Membaca artikel VOA
Indonesia tanggal 23 Mei 2012 yang berjudul Sarana Sanitasi Praktis untuk Buang
Air di Wilayah Kumuh melemparkan gue pada memori gue pas KKN. Di Kibera ada “toilet
terbang” maka di KKN gue ada “toilet pasang surut”.

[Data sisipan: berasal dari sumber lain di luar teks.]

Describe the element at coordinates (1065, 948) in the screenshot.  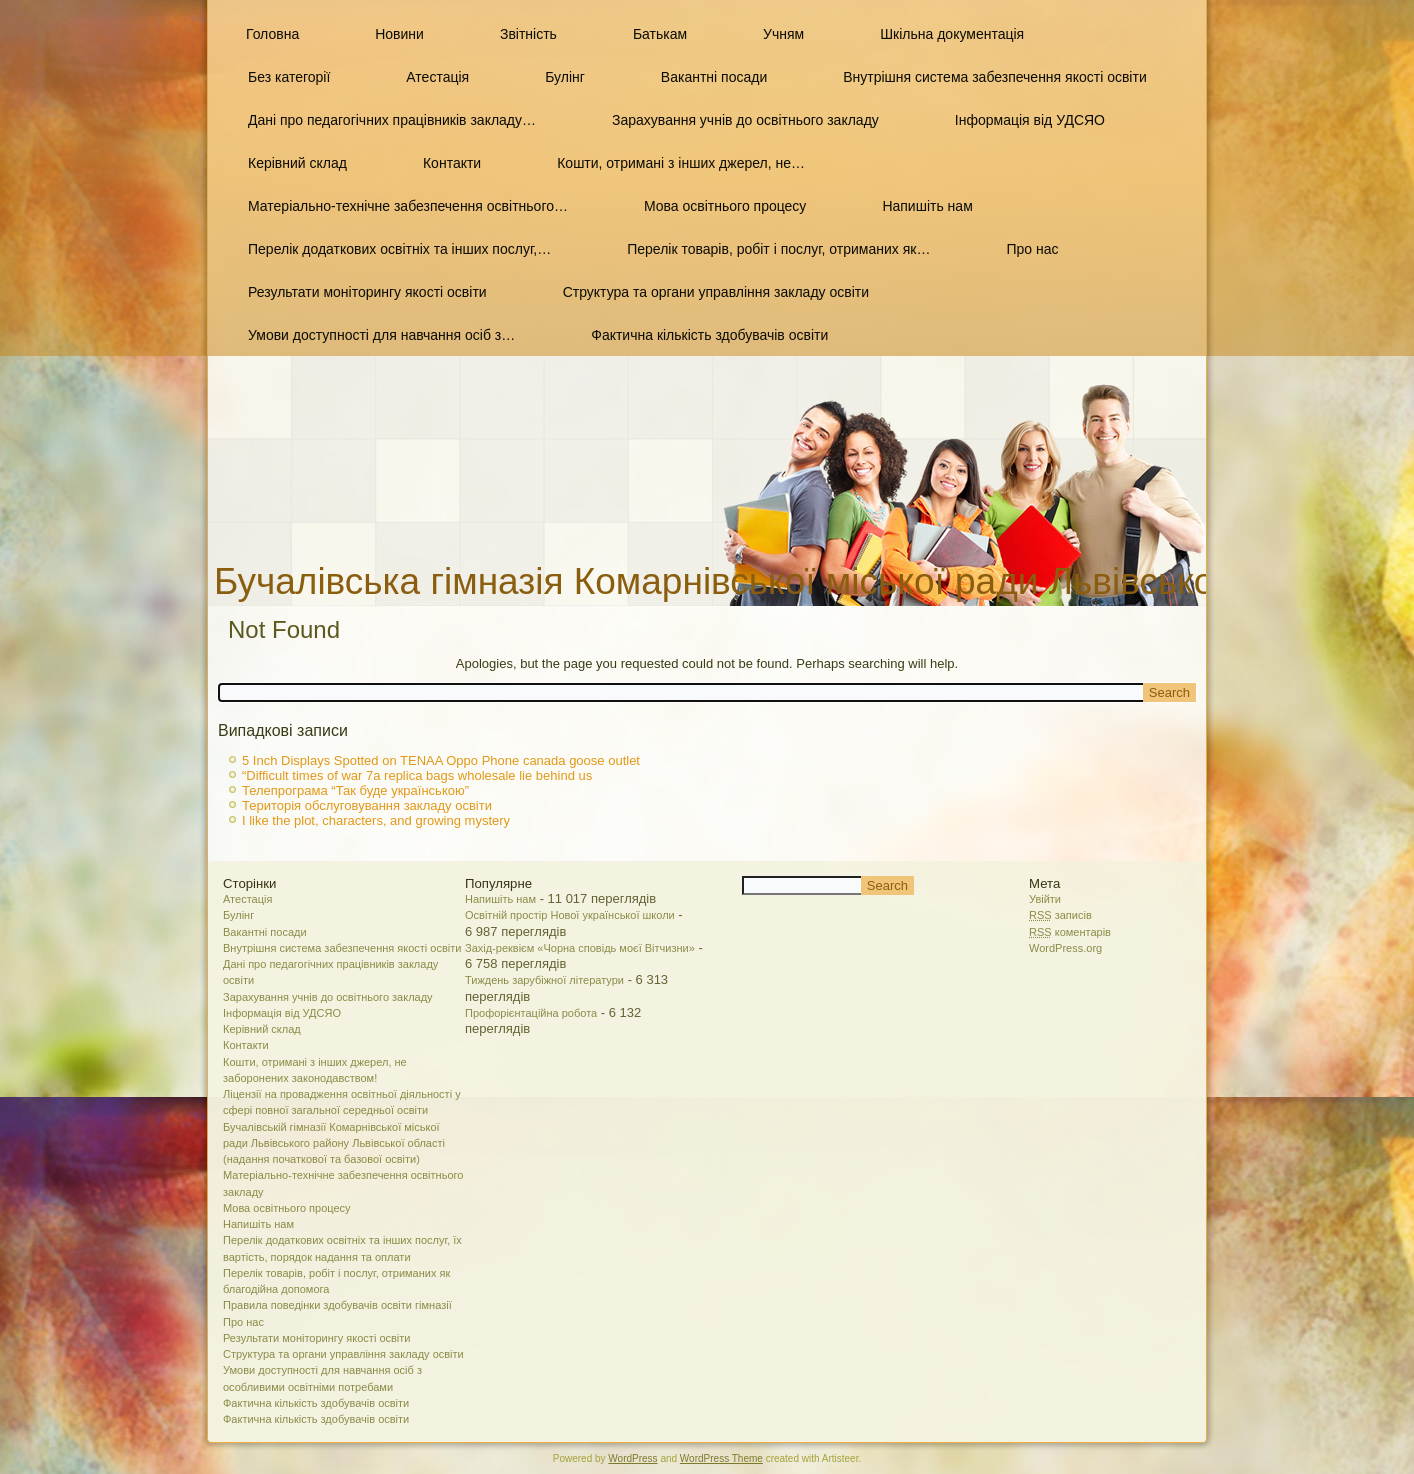 I see `WordPress.org` at that location.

Ceritanya sih gak jauh-jauh dari sarana sanitasi. Waktu gue
rapat sama teman-teman, kormasit gue bilang dengan santainya “disana nanti kamar mandinya terbuka bahkan bisa aja gak
ada”. Deeggghhh. Dalam hati gue, gue pengen langsung cabut gak jadi gabung KKN
mereka. Bagi gue, kamar mandi adalah daerah privasi yang gak bisa disepelekan.
Tetapi, gara-gara itu pula gue jadi punya pengalaman yang tidak terlupakan. Nah
looo..
KKN gue berada di salah satu desa di Kabupaten Lombok Timur.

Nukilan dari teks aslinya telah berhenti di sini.